The second great responsibility that I believe we face at the moment deals with our foreign policy. Iraq is, obviously, our greatest foreign policy challenge and remains our greatest foreign policy opportunity. We face tough times there, as anyone who reads the newspaper or watches CNN knows all too well. And yet we must prevail. General Eisenhower reminds, in his blunt way, that “When you appeal to force, there’s one thing you must never do – lose,” and if that is a general maxim, it is all the more true of Iraq. The stakes there could not be higher.
We simply cannot afford failure in Iraq, with all the implications that a failed state in the heart of the Middle East would have for our security – not to mention the bloodshed that a true power vacuum would unleash on the Iraqi population. Defeat in Iraq risks giving way to a failed state and a terrorist sanctuary, one in which extremists could train and plan attacks with impunity. We could have, in other words, another pre-9/11 Afghanistan.
But while the consequences of failure are unacceptable, the benefits of success in Iraq remain profound, not just for that country but throughout the region. It’s no secret that the road to democracy there has been rocky, and the path ahead is likely to remain arduous. But the Iraqis have already, despite a lack of security, and despite decades of brutal dictatorship, done what so many others in the region have not. They have held national elections that brought millions to the polls. They have crafted a constitution that, while it may have flaws, enshrines critical democratic rights that go far beyond the standard elsewhere in the region. And in so doing the Iraqis have issued a challenge – if, with all the violence and factional fighting that plague their country today, the Iraqi people can hold free elections and write a democratic constitution, why can their prosperous and peaceful neighbors not do the same?
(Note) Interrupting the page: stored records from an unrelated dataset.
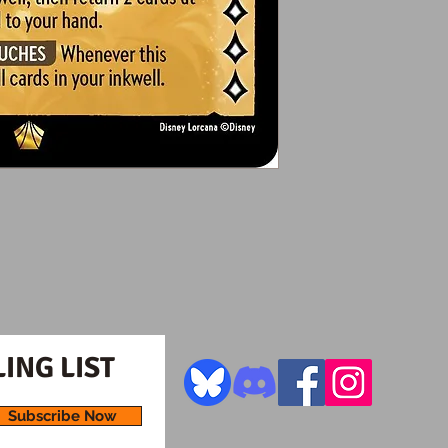
ING LIST
Subscribe Now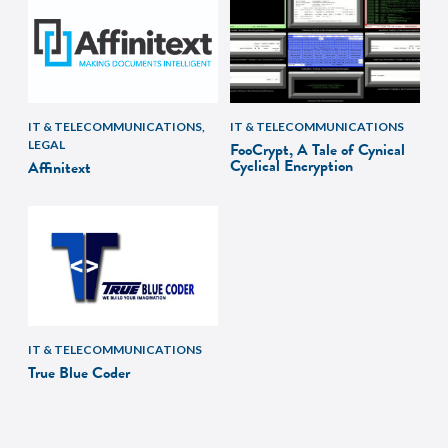
IT & TELECOMMUNICATIONS,
IT & TELECOMMUNICATIONS
LEGAL
FooCrypt, A Tale of Cynical
Cyclical Encryption
Affinitext
IT & TELECOMMUNICATIONS
True Blue Coder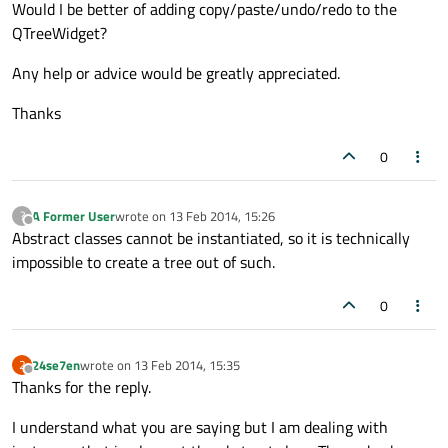
Would I be better of adding copy/paste/undo/redo to the
QTreeWidget?
Any help or advice would be greatly appreciated.
Thanks
0
A Former User
wrote on
13 Feb 2014, 15:26
?
last edited by
Offline
Abstract classes cannot be instantiated, so it is technically
impossible to create a tree out of such.
0
24se7en
wrote on
13 Feb 2014, 15:35
2
last edited by
Offline
Thanks for the reply.
I understand what you are saying but I am dealing with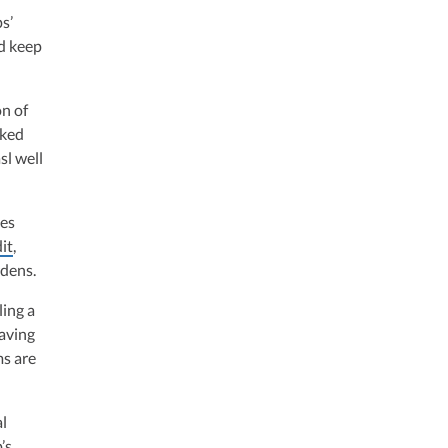
s’
nd keep
on of
rked
sl well
ces
it
,
rdens.
ling a
aving
s are
al
’s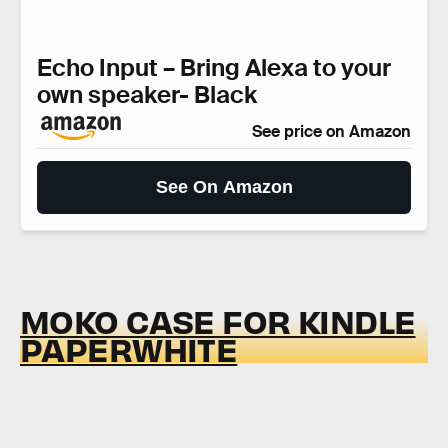
Echo Input – Bring Alexa to your
own speaker- Black
See price on Amazon
See On Amazon
MOKO CASE FOR KINDLE
PAPERWHITE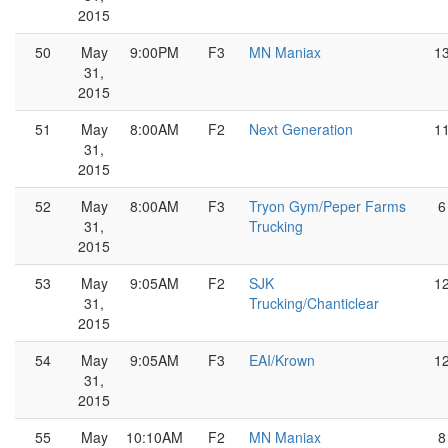
2015
50
May
9:00PM
F3
MN Maniax
1
31,
2015
51
May
8:00AM
F2
Next Generation
1
31,
2015
52
May
8:00AM
F3
Tryon Gym/Peper Farms
6
31,
Trucking
2015
53
May
9:05AM
F2
SJK
1
31,
Trucking/Chanticlear
2015
54
May
9:05AM
F3
EAI/Krown
1
31,
2015
55
May
10:10AM
F2
MN Maniax
8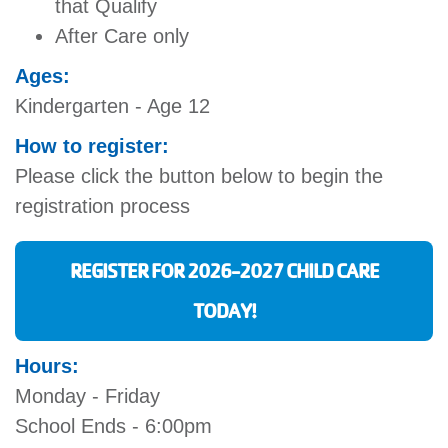
that Qualify
After Care only
Ages:
Kindergarten - Age 12
How to register:
Please click the button below to begin the
registration process
REGISTER FOR 2026-2027 CHILD CARE
TODAY!
Hours:
Monday - Friday
School Ends - 6:00pm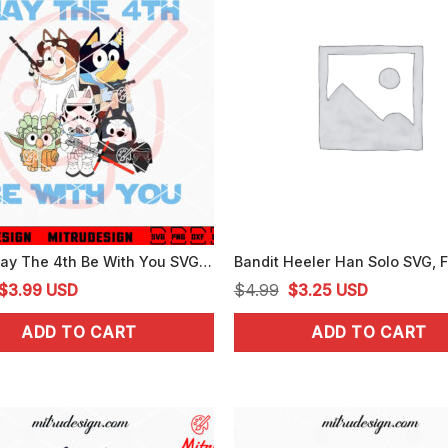
Bluey May The 4th Be With You SVG, Cute Bluey Star Wars Day SVG, PNG, DXF, EPS
Original
Current
Original
Current
$
3.99
USD
$
4.99
$
3.25
USD
price
price
price
price
ADD TO CART
ADD TO CART
was:
is:
was:
is:
$4.99.
$3.99.
$4.99.
$3.25.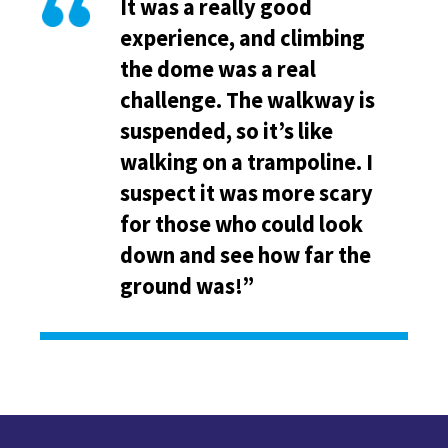
It was a really good
experience, and climbing
the dome was a real
challenge. The walkway is
suspended, so it’s like
walking on a trampoline. I
suspect it was more scary
for those who could look
down and see how far the
ground was!”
So to follow our mission in Iraq through to success would not only avoid an outcome of catastrophic proportions, it would reap profound benefits. The question is, of course, how we get to victory. Some have argued that the coalition presence in Iraq makes matters worse, and that withdrawal, by ending the sense of occupation, will calm the violence. But to follow this line of thought involves a huge gamble. What if it is wrong? What if we withdraw and the violence actually worsens, full scale civil war ensures, or terrorists enjoy safe haven to plan attacks against America? Do we then face the options only of tolerating this situation in perpetuity or re-invading the country?
I will use this opportunity to mention just one element I believe to be critical to our pursuit of victory on the ground. Apart from those who advocate withdrawal, there has been talk of a partial drawdown of American troops, both within and outside the administration. I believe that to be a serious mistake, for we are still lacking in end strength, forcing us into seasonal offensives that take – and retake – the same cities and territories, unable to hold ground. So long as that remains the case, any talk of withdrawing coalition forces is premature, even as the deployment of National Guard troops to hurricane affected areas further strains our forces.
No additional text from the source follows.